**Problem statement**
From the data below, copy out every line in which the word "input" occurs.

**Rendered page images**
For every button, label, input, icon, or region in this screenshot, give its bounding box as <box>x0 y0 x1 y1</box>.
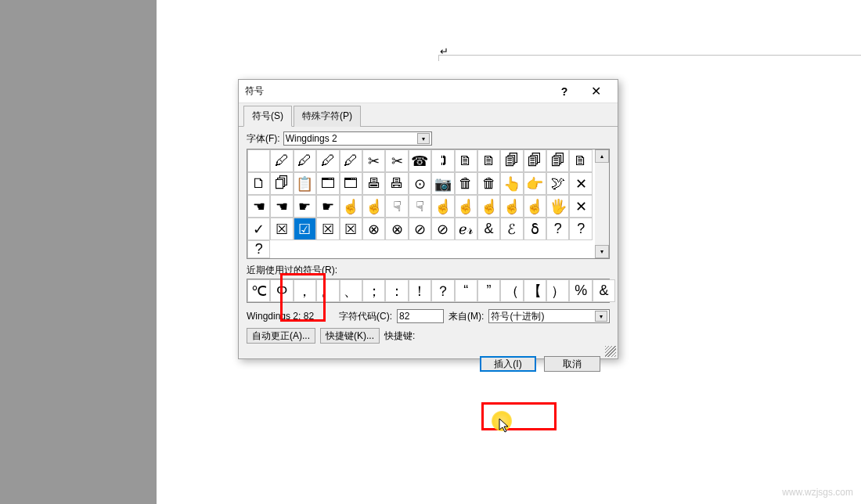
symbol-cell[interactable]: ✂ <box>362 149 385 172</box>
symbol-cell[interactable]: ✕ <box>569 172 592 195</box>
recent-symbol-cell[interactable]: ： <box>385 279 408 302</box>
symbol-cell[interactable]: 🖐 <box>546 195 569 218</box>
symbol-cell[interactable]: 🗑 <box>477 172 500 195</box>
tab-symbols[interactable]: 符号(S) <box>243 106 292 127</box>
symbol-cell[interactable]: 🖊 <box>340 149 362 172</box>
symbol-cell[interactable]: 🗎 <box>477 149 500 172</box>
symbol-cell[interactable]: ✓ <box>247 218 270 240</box>
symbol-cell[interactable]: 🕊 <box>546 172 569 195</box>
grid-scrollbar[interactable]: ▴ ▾ <box>595 149 609 258</box>
symbol-cell[interactable]: ? <box>569 218 592 240</box>
symbol-cell[interactable]: 🕽 <box>431 149 454 172</box>
symbol-cell[interactable]: ⊘ <box>431 218 454 240</box>
recent-symbol-cell[interactable]: ℃ <box>247 279 270 302</box>
symbol-cell[interactable]: 🗐 <box>524 149 546 172</box>
scroll-track[interactable] <box>595 163 609 245</box>
symbol-cell[interactable]: ☎ <box>409 149 431 172</box>
from-label: 来自(M): <box>449 310 484 323</box>
symbol-cell[interactable]: ☝ <box>500 195 523 218</box>
symbol-cell[interactable]: ☒ <box>340 218 362 240</box>
symbol-cell[interactable]: ✂ <box>385 149 408 172</box>
symbol-cell[interactable]: & <box>477 218 500 240</box>
symbol-cell[interactable]: 🗋 <box>247 172 270 195</box>
help-button[interactable]: ? <box>549 81 580 103</box>
recent-symbol-cell[interactable]: ， <box>294 279 316 302</box>
symbol-cell[interactable]: ☝ <box>431 195 454 218</box>
symbol-cell[interactable]: ⊗ <box>385 218 408 240</box>
symbol-cell[interactable]: 👆 <box>500 172 523 195</box>
symbol-cell[interactable]: ☚ <box>270 195 293 218</box>
symbol-cell[interactable]: ⊗ <box>362 218 385 240</box>
symbol-cell[interactable]: ☝ <box>362 195 385 218</box>
scroll-up-icon[interactable]: ▴ <box>595 149 609 163</box>
recent-symbol-cell[interactable]: % <box>569 279 592 302</box>
recent-symbol-cell[interactable]: Φ <box>270 279 293 302</box>
recent-symbol-cell[interactable]: ； <box>362 279 385 302</box>
insert-button[interactable]: 插入(I) <box>480 356 536 372</box>
symbol-cell[interactable]: 🗍 <box>270 172 293 195</box>
symbol-cell[interactable]: 🗐 <box>500 149 523 172</box>
symbol-cell[interactable]: ☟ <box>385 195 408 218</box>
recent-symbol-cell[interactable]: 【 <box>524 279 546 302</box>
recent-symbol-cell[interactable]: 。 <box>316 279 339 302</box>
symbol-cell[interactable]: ? <box>546 218 569 240</box>
shortcut-key-button[interactable]: 快捷键(K)... <box>320 328 380 344</box>
chevron-down-icon: ▾ <box>595 311 607 322</box>
symbol-cell[interactable]: 🗎 <box>455 149 477 172</box>
symbol-cell[interactable]: ⊙ <box>409 172 431 195</box>
symbol-cell[interactable]: ? <box>247 240 270 258</box>
symbol-cell[interactable]: 📋 <box>294 172 316 195</box>
dialog-titlebar[interactable]: 符号 ? ✕ <box>239 80 618 103</box>
symbol-cell[interactable]: ☝ <box>524 195 546 218</box>
symbol-cell[interactable]: ☝ <box>340 195 362 218</box>
cancel-button[interactable]: 取消 <box>544 356 600 372</box>
recent-symbol-cell[interactable]: （ <box>500 279 523 302</box>
symbol-cell[interactable]: ☛ <box>294 195 316 218</box>
autocorrect-button[interactable]: 自动更正(A)... <box>247 328 315 344</box>
symbol-cell[interactable]: ẟ <box>524 218 546 240</box>
recent-symbol-cell[interactable]: 、 <box>340 279 362 302</box>
symbol-cell[interactable]: ☝ <box>477 195 500 218</box>
recent-symbol-cell[interactable]: ？ <box>431 279 454 302</box>
symbol-cell[interactable]: 🖶 <box>362 172 385 195</box>
symbol-cell[interactable]: ☒ <box>270 218 293 240</box>
symbol-cell[interactable]: ☒ <box>316 218 339 240</box>
unicode-name: Wingdings 2: 82 <box>247 311 314 322</box>
char-code-input[interactable] <box>397 309 444 323</box>
symbol-cell[interactable]: ℯ𝓇 <box>455 218 477 240</box>
symbol-cell[interactable]: 🗎 <box>569 149 592 172</box>
symbol-cell[interactable]: 🖷 <box>385 172 408 195</box>
recent-symbols-label: 近期使用过的符号(R): <box>247 264 610 277</box>
font-dropdown[interactable]: Wingdings 2 ▾ <box>283 131 432 146</box>
from-dropdown[interactable]: 符号(十进制) ▾ <box>488 309 610 323</box>
symbol-cell[interactable]: 🗑 <box>455 172 477 195</box>
symbol-cell[interactable]: ☝ <box>455 195 477 218</box>
scroll-down-icon[interactable]: ▾ <box>595 245 609 258</box>
symbol-cell[interactable]: 📷 <box>431 172 454 195</box>
recent-symbol-cell[interactable]: ” <box>477 279 500 302</box>
symbol-cell[interactable]: 👉 <box>524 172 546 195</box>
recent-symbol-cell[interactable]: ！ <box>409 279 431 302</box>
symbol-cell[interactable]: 🗔 <box>316 172 339 195</box>
recent-symbol-cell[interactable]: ） <box>546 279 569 302</box>
resize-grip-icon[interactable] <box>605 346 616 357</box>
symbol-cell[interactable]: 🖊 <box>316 149 339 172</box>
tab-special-chars[interactable]: 特殊字符(P) <box>294 106 361 127</box>
symbol-cell[interactable] <box>247 149 270 172</box>
close-button[interactable]: ✕ <box>580 81 611 103</box>
symbol-cell[interactable]: 🖊 <box>270 149 293 172</box>
symbol-cell[interactable]: ⊘ <box>409 218 431 240</box>
symbol-cell[interactable]: ☑ <box>294 218 316 240</box>
symbol-cell[interactable]: ☟ <box>409 195 431 218</box>
symbol-cell[interactable]: ☛ <box>316 195 339 218</box>
symbol-cell[interactable]: ℰ <box>500 218 523 240</box>
symbol-cell[interactable]: ☚ <box>247 195 270 218</box>
tab-bar: 符号(S) 特殊字符(P) <box>239 103 618 127</box>
recent-symbol-cell[interactable]: “ <box>455 279 477 302</box>
shortcut-label: 快捷键: <box>384 329 415 343</box>
symbol-cell[interactable]: 🗔 <box>340 172 362 195</box>
symbol-cell[interactable]: 🗐 <box>546 149 569 172</box>
recent-symbol-cell[interactable]: & <box>593 279 615 302</box>
symbol-cell[interactable]: ✕ <box>569 195 592 218</box>
symbol-cell[interactable]: 🖊 <box>294 149 316 172</box>
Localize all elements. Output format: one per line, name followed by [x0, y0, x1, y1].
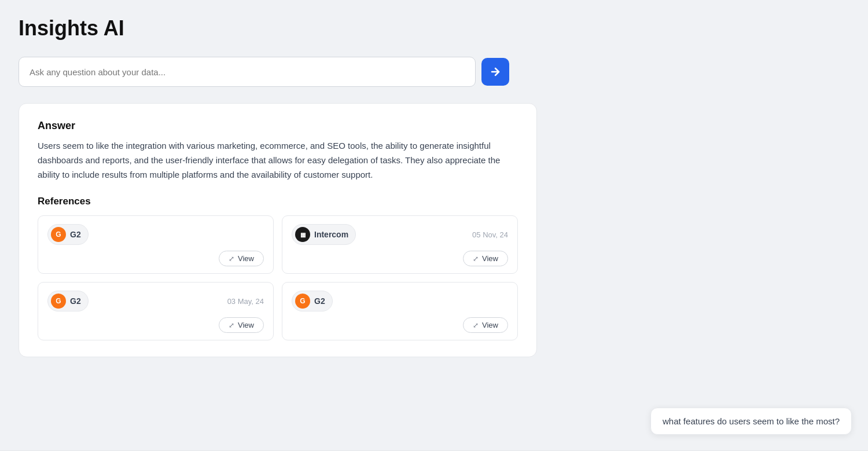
- ref-card-bottom-3: ⤢ View: [47, 317, 264, 333]
- view-button-1[interactable]: ⤢ View: [219, 251, 264, 266]
- g2-badge-1: G G2: [47, 224, 89, 245]
- reference-card-3: G G2 03 May, 24 ⤢ View: [38, 282, 274, 340]
- ref-card-top-1: G G2: [47, 224, 264, 245]
- answer-heading: Answer: [38, 120, 518, 132]
- g2-label-4: G2: [314, 296, 325, 306]
- ref-card-bottom-2: ⤢ View: [292, 251, 508, 266]
- intercom-badge-2: ▦ Intercom: [292, 224, 356, 245]
- ref-card-bottom-4: ⤢ View: [292, 317, 508, 333]
- g2-icon-3: G: [51, 294, 66, 309]
- search-input[interactable]: [19, 57, 476, 87]
- references-grid: G G2 ⤢ View ▦ Intercom: [38, 215, 518, 340]
- references-heading: References: [38, 196, 518, 207]
- g2-label-1: G2: [70, 230, 81, 239]
- expand-icon-3: ⤢: [229, 321, 234, 329]
- intercom-label-2: Intercom: [314, 230, 348, 239]
- g2-badge-4: G G2: [292, 291, 333, 311]
- ref-date-2: 05 Nov, 24: [472, 230, 508, 239]
- g2-icon-4: G: [295, 294, 310, 309]
- search-submit-button[interactable]: [481, 58, 509, 86]
- view-label-2: View: [482, 254, 498, 263]
- expand-icon-1: ⤢: [229, 255, 234, 263]
- reference-card-2: ▦ Intercom 05 Nov, 24 ⤢ View: [282, 215, 518, 274]
- view-label-3: View: [238, 321, 254, 329]
- view-label-1: View: [238, 254, 254, 263]
- ref-date-3: 03 May, 24: [227, 297, 264, 306]
- expand-icon-2: ⤢: [473, 255, 479, 263]
- ref-card-top-3: G G2 03 May, 24: [47, 291, 264, 311]
- intercom-icon-2: ▦: [295, 227, 310, 242]
- chat-bubble: what features do users seem to like the …: [650, 408, 852, 435]
- g2-badge-3: G G2: [47, 291, 89, 311]
- page-title: Insights AI: [19, 16, 537, 41]
- search-bar: [19, 57, 537, 87]
- reference-card-1: G G2 ⤢ View: [38, 215, 274, 274]
- ref-card-bottom-1: ⤢ View: [47, 251, 264, 266]
- g2-icon-1: G: [51, 227, 66, 242]
- view-button-4[interactable]: ⤢ View: [463, 317, 508, 333]
- ref-card-top-2: ▦ Intercom 05 Nov, 24: [292, 224, 508, 245]
- view-button-2[interactable]: ⤢ View: [463, 251, 508, 266]
- ref-card-top-4: G G2: [292, 291, 508, 311]
- answer-text: Users seem to like the integration with …: [38, 139, 518, 182]
- arrow-right-icon: [490, 66, 501, 78]
- g2-label-3: G2: [70, 296, 81, 306]
- reference-card-4: G G2 ⤢ View: [282, 282, 518, 340]
- view-button-3[interactable]: ⤢ View: [219, 317, 264, 333]
- view-label-4: View: [482, 321, 498, 329]
- answer-card: Answer Users seem to like the integratio…: [19, 103, 537, 357]
- expand-icon-4: ⤢: [473, 321, 479, 329]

**Your response**
For every button, label, input, icon, or region in this screenshot, give its bounding box as <box>x0 y0 x1 y1</box>.
char-code-input[interactable] <box>397 309 444 323</box>
- search-input[interactable]: [19, 57, 476, 87]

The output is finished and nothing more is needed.